Maybe. They start with names. However, the description looks more like access control lists than what I saw in KeyKOS, LOCK, EROS, E, or Combex's work.
> An empty process has nothing
> Namespaces are the gateway to the world
Sounds like capability security to me. Although I wish they had said more about how these namespaces work. If they are inheritable and you can virtualize them for child processes (as you can in Plan 9/Inferno) then I'd say it qualifies.
Thanks. How about virtualization? Using an example from the doc, if your child process accesses "/dev/class/framebuffer", can you intercept its communications? Can a process create a custom sandbox and run, say, AppMgr with limited permission to limit the permissions of all apps it manages?
> Using an example from the doc, if your child process accesses "/dev/class/framebuffer", can you intercept its communications?
Yes. When creating the namespace for the child, the parent can map names to what whatever communication channels it chooses. If the parent wants to interpose on the child's access to "/dev/class/framebuffer", the parent could map that name to a channel that leads back to the parent.
> Can a process create a custom sandbox and run, say, AppMgr with limited permission to limit the permissions of all apps it manages?
Yes. That's useful for testing as well as for sandboxing.
Oh damn, you broke the triple secret NDA. Next people will find out that Fuchsia is the color faces need to get before the project is revealed to be a conspiracy theory generator.

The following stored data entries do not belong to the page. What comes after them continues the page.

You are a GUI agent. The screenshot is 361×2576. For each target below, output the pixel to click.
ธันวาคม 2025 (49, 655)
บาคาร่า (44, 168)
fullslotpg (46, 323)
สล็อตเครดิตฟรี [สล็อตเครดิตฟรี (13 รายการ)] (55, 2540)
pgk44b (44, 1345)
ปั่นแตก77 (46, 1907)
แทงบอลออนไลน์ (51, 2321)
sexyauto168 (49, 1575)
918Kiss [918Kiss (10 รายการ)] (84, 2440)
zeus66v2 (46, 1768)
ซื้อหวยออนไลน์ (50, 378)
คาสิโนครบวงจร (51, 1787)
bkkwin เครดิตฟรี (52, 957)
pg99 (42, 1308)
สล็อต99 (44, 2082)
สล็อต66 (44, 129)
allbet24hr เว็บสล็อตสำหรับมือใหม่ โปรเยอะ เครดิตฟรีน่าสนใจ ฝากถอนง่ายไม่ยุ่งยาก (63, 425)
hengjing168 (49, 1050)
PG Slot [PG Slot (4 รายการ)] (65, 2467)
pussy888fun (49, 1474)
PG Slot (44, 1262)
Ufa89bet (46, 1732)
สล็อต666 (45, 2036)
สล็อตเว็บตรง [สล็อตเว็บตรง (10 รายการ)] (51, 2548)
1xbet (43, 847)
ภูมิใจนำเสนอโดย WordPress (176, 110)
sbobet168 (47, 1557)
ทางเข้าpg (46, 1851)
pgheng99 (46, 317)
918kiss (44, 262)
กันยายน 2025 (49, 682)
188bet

There are plenty of important reasons for this project, that plenty of people in the past have already made note of. If the one you're going for, already, is some ad/user tracking platform, you're purposely attempting to narrow the capability of your thinking.
(Disclosure: Google employee disappointed that Hacker News doesn't save the eye-roll emoji.)
Conspiratorial or not - on Google platforms, 3rd party applications are 2nd class citizens. Do you think an outside party could write Open-WIFI given the present service integration policies?